Say you as a bank lend someone money at a fixed interest rate for 10 years (typical length of a mortgage given average tenure in an owner-occupied home). You’re earning revenue on that loan at a fixed rate. However, your cost of borrowing funds that help facilitate loan-making and allow you to meet depositor withdrawals while the mortgage loan is outstanding is based on a rate that can change frequently over that 10-year period. Sure, your cost to borrow is 1% today, but next year it could be 3%. In five years it could be 2% or 5%!

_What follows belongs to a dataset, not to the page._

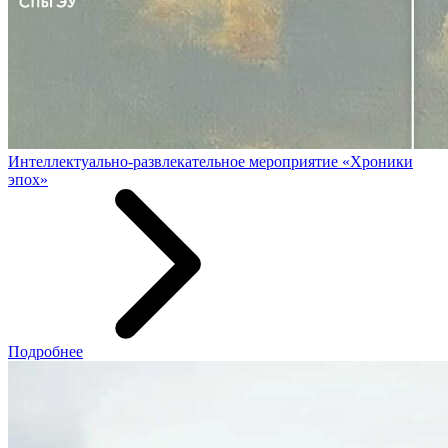
Интеллектуально-развлекательное мероприятие «Хроники
эпох»
Подробнее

The fixed interest rate at which you’re willing to lend over the next 10 years is going to be based on the profit you think you can make on the difference between the fixed lending rate and the series of your expected short term borrowing rates over the next 10 years. So if your borrowing rate is low now but new news comes in and you now expect it to be higher on average over the next 10 years, then you’re going to raise your fixed lending rate now to account for the expected cost of funds over the life of that loan. Say you can make a profit on a 2% spread between your lending and borrowing rates. If your expected borrowing rate over the next 10 years increases from 2% to 3% with this news, then you’re going to raise your lending rate immediately from 4 to 5%.
If the Federal Reserve’s policy rate is raised as expected well then we shouldn’t see much reaction in the long-term fixed mortgage rates because it has already been priced in since banks raised their rates before in anticipation.